The problem: My youngest brother has been married for 20 years. My sister-in-law never responds to any form of communication, be it a phone call, e-mail or text. If I send an e-mail and, later, ask why she hasn’t responded, she says her server was down. She always has an out. She’s nonresponsive to other family members, too. She reads a lot, has an active, intelligent mind, and can be very engaging. I’ve tried to be at ease with her reticence, but it has finally worn thin. I feel rejected, and it hurts.
Low road: Send the Geek Squad over, unannounced, to fix that server — stat!
High road: You say she is a poor communicator but, in fact, she has been communicating quite clearly for two decades. For whatever reason, she’s been trying to tell you that she doesn’t enjoy banter. Keeping up with a steady stream of e-mails, phone calls and texts from extended family could, in fact, be causing her stress and anxiety.
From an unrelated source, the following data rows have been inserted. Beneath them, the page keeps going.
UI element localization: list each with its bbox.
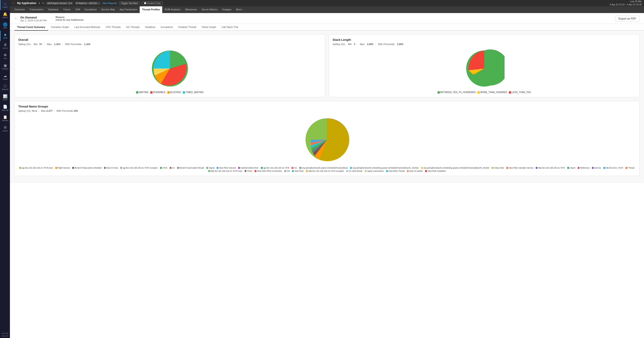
web-icon: 🌐: [3, 22, 8, 27]
tab-app-parameters[interactable]: App Parameters: [117, 6, 140, 13]
subtab-finalizer-thread[interactable]: Finalizer Thread: [176, 24, 199, 31]
tab-service-map[interactable]: Service Map: [99, 6, 117, 13]
tab-traces[interactable]: Traces: [61, 6, 73, 13]
content-area: Overall Splitup (%): Min57 | Max 1,424 |…: [10, 31, 644, 183]
sidebar-item-rum[interactable]: 📊 RUM: [0, 92, 10, 103]
tng-legend-item: JTDS: [160, 167, 168, 169]
overall-pie-chart: [18, 48, 321, 89]
k8s-icon: ☸: [4, 53, 7, 57]
subtab-deadlock[interactable]: Deadlock: [142, 24, 158, 31]
tng-box: Thread Name Groups Splitup (%): Min1 | M…: [14, 101, 640, 176]
tng-legend-item: org.springframework.scheduling.quartz.Sc…: [421, 167, 490, 169]
overall-chart-title: Overall: [18, 38, 321, 41]
tab-thread-profiles[interactable]: Thread Profiles: [140, 6, 162, 13]
tng-legend-item: GC: [292, 167, 297, 169]
export-pdf-button[interactable]: Export as PDF: [615, 16, 640, 22]
subtab-flame-graph[interactable]: Flame Graph: [199, 24, 219, 31]
subtab-transitive-graph[interactable]: Transitive Graph: [48, 24, 72, 31]
alarms-icon: 🔔: [3, 12, 8, 16]
sidebar-item-web[interactable]: 🌐 Web: [0, 20, 10, 31]
tng-legend-item: New IO worker: [407, 170, 423, 172]
ip-address-badge: IP Address : 198.162....: [75, 2, 101, 5]
tab-rum-analytics[interactable]: RUM Analytics: [162, 6, 183, 13]
reports-icon: 📋: [3, 115, 8, 119]
page-header: ← On Demand Apr 2, 2024 4:18:45 PM Reaso…: [10, 13, 644, 24]
sidebar-label-applogs: AppLogs: [2, 109, 9, 111]
sidebar-label-cloud: Cloud: [3, 78, 8, 80]
view-reports-link[interactable]: View Reports: [102, 2, 117, 4]
tab-outages[interactable]: Outages: [220, 6, 234, 13]
legend-more-than-hundred: MORE_THAN_HUNDRED: [478, 91, 507, 94]
sidebar: ⌂ Home 🔔 Alarms 🌐 Web ◈ APM 🖥 Server ☸ K…: [0, 0, 10, 338]
tng-legend-item: New Relic Deadlock: [425, 170, 446, 172]
apm-icon: ◈: [4, 32, 6, 37]
tng-legend-item: VM: [284, 170, 290, 172]
reason-section: Reason check for any bottlenecks: [56, 16, 84, 21]
incident-chat-button[interactable]: 💬 Incident Chat: [142, 1, 163, 5]
sidebar-item-alarms[interactable]: 🔔 Alarms: [0, 10, 10, 20]
tng-pie-chart: [18, 115, 636, 165]
tab-more[interactable]: More ↓: [234, 6, 246, 13]
sidebar-label-web: Web: [4, 27, 7, 29]
sidebar-item-applogs[interactable]: 📄 AppLogs: [0, 103, 10, 113]
trigger-alert-button[interactable]: Trigger Test Alert: [119, 1, 140, 5]
subtab-last-executed-methods[interactable]: Last Executed Methods: [72, 24, 103, 31]
vmware-icon: ▣: [4, 63, 7, 68]
sidebar-label-home: Home: [3, 6, 8, 8]
page-back-button[interactable]: ←: [14, 16, 18, 20]
subtab-exceptions[interactable]: Exceptions: [158, 24, 176, 31]
sidebar-label-reports: Reports: [2, 120, 8, 122]
sidebar-item-k8s[interactable]: ☸ K8s: [0, 51, 10, 61]
sidebar-item-cloud[interactable]: ☁ Cloud: [0, 72, 10, 82]
sidebar-item-apm[interactable]: ◈ APM: [0, 31, 10, 41]
tab-milestones[interactable]: Milestones: [183, 6, 200, 13]
sidebar-item-admin[interactable]: ⚙ Admin: [0, 124, 10, 134]
tng-legend-item: ajp-bio-192.168.100.41-7078-exec: [20, 167, 53, 169]
sidebar-label-network: Network: [2, 89, 8, 91]
stack-pie-chart: [332, 48, 636, 89]
subtab-thread-count-summary[interactable]: Thread Count Summary: [14, 24, 48, 31]
incident-chat-icon: 💬: [144, 2, 146, 4]
tab-exceptions[interactable]: Exceptions: [82, 6, 99, 13]
tng-legend-item: Apply Commission: [365, 170, 384, 172]
topbar-refresh-button[interactable]: ↻: [42, 2, 44, 5]
rum-icon: 📊: [3, 94, 8, 98]
tng-legend-item: ajp-bio-192.168.100.41-7078: [261, 167, 290, 169]
tab-overview[interactable]: Overview: [12, 6, 27, 13]
tng-legend-item: Hashed wheel timer: [238, 167, 258, 169]
server-icon: 🖥: [4, 43, 7, 47]
tab-jvm[interactable]: JVM: [73, 6, 82, 13]
home-icon: ⌂: [4, 2, 6, 6]
legend-runnable: RUNNABLE: [150, 91, 166, 94]
tab-transactions[interactable]: Transactions: [27, 6, 46, 13]
topbar-back-button[interactable]: ←: [12, 1, 15, 5]
tng-legend-item: New IO boss: [104, 167, 118, 169]
sidebar-item-reports[interactable]: 📋 Reports: [0, 113, 10, 124]
sidebar-item-network[interactable]: ⬡ Network: [0, 82, 10, 92]
stack-chart-stats: Splitup (%): Min3 | Max 2,804 | 95th Per…: [332, 43, 636, 45]
overall-chart-box: Overall Splitup (%): Min57 | Max 1,424 |…: [14, 34, 325, 97]
tng-legend-item: BoneCP-pool-watch-thread: [177, 167, 204, 169]
sidebar-item-vmware[interactable]: ▣ VMware: [0, 61, 10, 72]
topbar-app-title: My Application: [17, 1, 36, 5]
subtab-gc-threads[interactable]: GC Threads: [124, 24, 142, 31]
tng-legend-item: org.springframework.quartz.SchedulerFact…: [300, 167, 348, 169]
sidebar-label-vmware: VMware: [2, 68, 8, 70]
legend-waiting: WAITING: [136, 91, 148, 94]
subtab-cpu-threads[interactable]: CPU Threads: [103, 24, 124, 31]
tng-legend-item: New Relic Thread: [386, 170, 404, 172]
tng-legend-item: Timer: [244, 170, 252, 172]
legend-less-than-ten: LESS_THAN_TEN: [509, 91, 531, 94]
sidebar-item-server[interactable]: 🖥 Server: [0, 41, 10, 51]
tng-legend-item: http-bio-192.168.100.41-7075: [536, 167, 565, 169]
overall-chart-legend: WAITING RUNNABLE BLOCKED TIMED_WAITING: [18, 91, 321, 94]
topbar-dropdown-button[interactable]: ▼: [38, 2, 40, 4]
applogs-icon: 📄: [3, 105, 8, 109]
stack-chart-legend: BETWEEN_TEN_TO_HUNDERED MORE_THAN_HUNDRE…: [332, 91, 636, 94]
subtab-call-stack-tree[interactable]: Call Stack Tree: [219, 24, 241, 31]
tng-legend-item: GC task thread: [346, 170, 362, 172]
tng-legend-item: C2: [170, 167, 175, 169]
tab-server-metrics[interactable]: Server Metrics: [199, 6, 220, 13]
sidebar-item-home[interactable]: ⌂ Home: [0, 0, 10, 10]
tab-database[interactable]: Database: [46, 6, 61, 13]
I understand that being shut out hurts because you, a more social animal, likely envisioned a different scenario: A sister-friend with whom you could chat about books, take walks and complain about her husband. (Just kidding on that last one.)
Please don’t take her radio silence personally. As a wise friend once told me, you can’t give what you don’t have. She’s not going to change, but you can. Let go of what you wished for (it’s exhausting and self-defeating) and build on what is.
Stop asking whether she’s going to show up for family events. If she appears, tell her how great it is to see her. If you’ve read a book you think she’d enjoy, send it to her with a warm note. Do this because it’s kind, and not because you expect anything in return. And please keep lines of communication open with your brother who, if he doesn’t feel judged, may offer helpful insight into his wife’s behavior.